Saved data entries
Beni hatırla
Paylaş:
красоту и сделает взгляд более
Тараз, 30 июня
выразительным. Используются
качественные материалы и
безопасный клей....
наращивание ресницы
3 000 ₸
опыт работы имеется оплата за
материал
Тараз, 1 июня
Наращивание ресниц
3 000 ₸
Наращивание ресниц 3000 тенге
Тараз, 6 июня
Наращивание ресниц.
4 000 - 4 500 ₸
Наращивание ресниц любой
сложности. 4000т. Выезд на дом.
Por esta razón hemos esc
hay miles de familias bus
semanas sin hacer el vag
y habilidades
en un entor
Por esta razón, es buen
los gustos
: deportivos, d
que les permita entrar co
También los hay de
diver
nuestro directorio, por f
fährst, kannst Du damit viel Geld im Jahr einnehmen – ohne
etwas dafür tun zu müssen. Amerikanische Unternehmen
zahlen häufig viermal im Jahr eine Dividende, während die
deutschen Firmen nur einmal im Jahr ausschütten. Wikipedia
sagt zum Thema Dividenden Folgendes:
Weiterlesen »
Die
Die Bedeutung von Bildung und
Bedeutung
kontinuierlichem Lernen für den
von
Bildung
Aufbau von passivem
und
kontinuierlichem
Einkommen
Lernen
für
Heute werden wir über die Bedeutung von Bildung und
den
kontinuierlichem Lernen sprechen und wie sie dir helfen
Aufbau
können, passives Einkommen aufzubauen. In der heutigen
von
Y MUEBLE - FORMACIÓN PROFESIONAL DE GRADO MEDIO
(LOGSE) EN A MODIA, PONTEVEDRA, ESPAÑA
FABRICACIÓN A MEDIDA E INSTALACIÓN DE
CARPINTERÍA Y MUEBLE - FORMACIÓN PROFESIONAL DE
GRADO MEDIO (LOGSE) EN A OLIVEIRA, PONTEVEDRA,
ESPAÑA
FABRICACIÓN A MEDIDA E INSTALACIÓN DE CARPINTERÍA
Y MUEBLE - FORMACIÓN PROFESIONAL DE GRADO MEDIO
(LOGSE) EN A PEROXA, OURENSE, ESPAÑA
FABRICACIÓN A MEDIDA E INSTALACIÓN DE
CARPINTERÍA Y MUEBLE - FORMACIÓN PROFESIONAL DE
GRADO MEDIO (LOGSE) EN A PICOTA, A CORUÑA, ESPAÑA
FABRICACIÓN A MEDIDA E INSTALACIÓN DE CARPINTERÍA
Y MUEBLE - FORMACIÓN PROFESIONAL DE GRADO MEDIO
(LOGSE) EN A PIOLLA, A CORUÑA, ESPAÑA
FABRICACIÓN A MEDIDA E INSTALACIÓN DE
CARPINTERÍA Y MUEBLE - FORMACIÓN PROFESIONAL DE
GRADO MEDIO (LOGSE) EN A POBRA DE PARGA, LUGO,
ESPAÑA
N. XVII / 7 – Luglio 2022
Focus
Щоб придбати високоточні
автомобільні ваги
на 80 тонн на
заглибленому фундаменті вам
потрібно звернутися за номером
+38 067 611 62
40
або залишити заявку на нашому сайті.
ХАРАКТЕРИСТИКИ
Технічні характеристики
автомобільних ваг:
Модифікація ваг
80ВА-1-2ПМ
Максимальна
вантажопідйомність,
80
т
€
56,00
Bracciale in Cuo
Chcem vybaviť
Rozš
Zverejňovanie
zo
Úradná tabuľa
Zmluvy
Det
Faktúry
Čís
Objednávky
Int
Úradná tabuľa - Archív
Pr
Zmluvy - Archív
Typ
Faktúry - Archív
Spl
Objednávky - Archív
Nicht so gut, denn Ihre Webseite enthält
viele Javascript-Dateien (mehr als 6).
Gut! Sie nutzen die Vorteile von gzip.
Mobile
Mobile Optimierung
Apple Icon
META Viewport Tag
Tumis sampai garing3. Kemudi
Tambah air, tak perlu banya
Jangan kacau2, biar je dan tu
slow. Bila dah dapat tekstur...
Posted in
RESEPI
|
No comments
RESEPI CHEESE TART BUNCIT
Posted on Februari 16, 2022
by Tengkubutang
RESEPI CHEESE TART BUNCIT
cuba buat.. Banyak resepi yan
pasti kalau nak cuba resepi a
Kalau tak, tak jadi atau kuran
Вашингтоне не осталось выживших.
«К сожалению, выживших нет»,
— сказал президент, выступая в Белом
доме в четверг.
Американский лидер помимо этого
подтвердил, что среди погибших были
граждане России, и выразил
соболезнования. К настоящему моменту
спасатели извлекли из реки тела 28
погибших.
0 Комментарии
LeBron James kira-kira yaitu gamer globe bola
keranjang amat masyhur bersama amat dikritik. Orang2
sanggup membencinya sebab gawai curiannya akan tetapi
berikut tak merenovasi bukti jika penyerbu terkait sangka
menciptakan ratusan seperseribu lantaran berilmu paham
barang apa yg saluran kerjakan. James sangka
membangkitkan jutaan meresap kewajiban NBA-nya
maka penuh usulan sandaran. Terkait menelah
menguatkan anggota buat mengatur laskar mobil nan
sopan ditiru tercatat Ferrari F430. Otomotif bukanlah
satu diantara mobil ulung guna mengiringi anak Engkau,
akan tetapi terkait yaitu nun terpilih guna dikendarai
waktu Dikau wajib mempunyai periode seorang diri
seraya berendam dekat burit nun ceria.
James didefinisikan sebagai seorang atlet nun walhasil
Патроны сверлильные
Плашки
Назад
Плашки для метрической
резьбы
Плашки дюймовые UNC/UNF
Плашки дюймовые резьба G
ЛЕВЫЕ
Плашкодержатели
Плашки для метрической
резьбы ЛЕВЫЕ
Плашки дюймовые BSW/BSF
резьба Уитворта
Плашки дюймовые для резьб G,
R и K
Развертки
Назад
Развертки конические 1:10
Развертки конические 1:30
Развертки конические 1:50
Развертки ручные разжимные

YOUR TASK> Set down each line of the data precisely as it appears above.

REPLY>
Beni hatırla
Paylaş:
красоту и сделает взгляд более
Тараз, 30 июня
выразительным. Используются
качественные материалы и
безопасный клей....
наращивание ресницы
3 000 ₸
опыт работы имеется оплата за
материал
Тараз, 1 июня
Наращивание ресниц
3 000 ₸
Наращивание ресниц 3000 тенге
Тараз, 6 июня
Наращивание ресниц.
4 000 - 4 500 ₸
Наращивание ресниц любой
сложности. 4000т. Выезд на дом.
Por esta razón hemos esc
hay miles de familias bus
semanas sin hacer el vag
y habilidades
en un entor
Por esta razón, es buen
los gustos
: deportivos, d
que les permita entrar co
También los hay de
diver
nuestro directorio, por f
fährst, kannst Du damit viel Geld im Jahr einnehmen – ohne
etwas dafür tun zu müssen. Amerikanische Unternehmen
zahlen häufig viermal im Jahr eine Dividende, während die
deutschen Firmen nur einmal im Jahr ausschütten. Wikipedia
sagt zum Thema Dividenden Folgendes:
Weiterlesen »
Die
Die Bedeutung von Bildung und
Bedeutung
kontinuierlichem Lernen für den
von
Bildung
Aufbau von passivem
und
kontinuierlichem
Einkommen
Lernen
für
Heute werden wir über die Bedeutung von Bildung und
den
kontinuierlichem Lernen sprechen und wie sie dir helfen
Aufbau
können, passives Einkommen aufzubauen. In der heutigen
von
Y MUEBLE - FORMACIÓN PROFESIONAL DE GRADO MEDIO
(LOGSE) EN A MODIA, PONTEVEDRA, ESPAÑA
FABRICACIÓN A MEDIDA E INSTALACIÓN DE
CARPINTERÍA Y MUEBLE - FORMACIÓN PROFESIONAL DE
GRADO MEDIO (LOGSE) EN A OLIVEIRA, PONTEVEDRA,
ESPAÑA
FABRICACIÓN A MEDIDA E INSTALACIÓN DE CARPINTERÍA
Y MUEBLE - FORMACIÓN PROFESIONAL DE GRADO MEDIO
(LOGSE) EN A PEROXA, OURENSE, ESPAÑA
FABRICACIÓN A MEDIDA E INSTALACIÓN DE
CARPINTERÍA Y MUEBLE - FORMACIÓN PROFESIONAL DE
GRADO MEDIO (LOGSE) EN A PICOTA, A CORUÑA, ESPAÑA
FABRICACIÓN A MEDIDA E INSTALACIÓN DE CARPINTERÍA
Y MUEBLE - FORMACIÓN PROFESIONAL DE GRADO MEDIO
(LOGSE) EN A PIOLLA, A CORUÑA, ESPAÑA
FABRICACIÓN A MEDIDA E INSTALACIÓN DE
CARPINTERÍA Y MUEBLE - FORMACIÓN PROFESIONAL DE
GRADO MEDIO (LOGSE) EN A POBRA DE PARGA, LUGO,
ESPAÑA
N. XVII / 7 – Luglio 2022
Focus
Щоб придбати високоточні
автомобільні ваги
на 80 тонн на
заглибленому фундаменті вам
потрібно звернутися за номером
+38 067 611 62
40
або залишити заявку на нашому сайті.
ХАРАКТЕРИСТИКИ
Технічні характеристики
автомобільних ваг:
Модифікація ваг
80ВА-1-2ПМ
Максимальна
вантажопідйомність,
80
т
€
56,00
Bracciale in Cuo
Chcem vybaviť
Rozš
Zverejňovanie
zo
Úradná tabuľa
Zmluvy
Det
Faktúry
Čís
Objednávky
Int
Úradná tabuľa - Archív
Pr
Zmluvy - Archív
Typ
Faktúry - Archív
Spl
Objednávky - Archív
Nicht so gut, denn Ihre Webseite enthält
viele Javascript-Dateien (mehr als 6).
Gut! Sie nutzen die Vorteile von gzip.
Mobile
Mobile Optimierung
Apple Icon
META Viewport Tag
Tumis sampai garing3. Kemudi
Tambah air, tak perlu banya
Jangan kacau2, biar je dan tu
slow. Bila dah dapat tekstur...
Posted in
RESEPI
|
No comments
RESEPI CHEESE TART BUNCIT
Posted on Februari 16, 2022
by Tengkubutang
RESEPI CHEESE TART BUNCIT
cuba buat.. Banyak resepi yan
pasti kalau nak cuba resepi a
Kalau tak, tak jadi atau kuran
Вашингтоне не осталось выживших.
«К сожалению, выживших нет»,
— сказал президент, выступая в Белом
доме в четверг.
Американский лидер помимо этого
подтвердил, что среди погибших были
граждане России, и выразил
соболезнования. К настоящему моменту
спасатели извлекли из реки тела 28
погибших.
0 Комментарии
LeBron James kira-kira yaitu gamer globe bola
keranjang amat masyhur bersama amat dikritik. Orang2
sanggup membencinya sebab gawai curiannya akan tetapi
berikut tak merenovasi bukti jika penyerbu terkait sangka
menciptakan ratusan seperseribu lantaran berilmu paham
barang apa yg saluran kerjakan. James sangka
membangkitkan jutaan meresap kewajiban NBA-nya
maka penuh usulan sandaran. Terkait menelah
menguatkan anggota buat mengatur laskar mobil nan
sopan ditiru tercatat Ferrari F430. Otomotif bukanlah
satu diantara mobil ulung guna mengiringi anak Engkau,
akan tetapi terkait yaitu nun terpilih guna dikendarai
waktu Dikau wajib mempunyai periode seorang diri
seraya berendam dekat burit nun ceria.
James didefinisikan sebagai seorang atlet nun walhasil
Патроны сверлильные
Плашки
Назад
Плашки для метрической
резьбы
Плашки дюймовые UNC/UNF
Плашки дюймовые резьба G
ЛЕВЫЕ
Плашкодержатели
Плашки для метрической
резьбы ЛЕВЫЕ
Плашки дюймовые BSW/BSF
резьба Уитворта
Плашки дюймовые для резьб G,
R и K
Развертки
Назад
Развертки конические 1:10
Развертки конические 1:30
Развертки конические 1:50
Развертки ручные разжимные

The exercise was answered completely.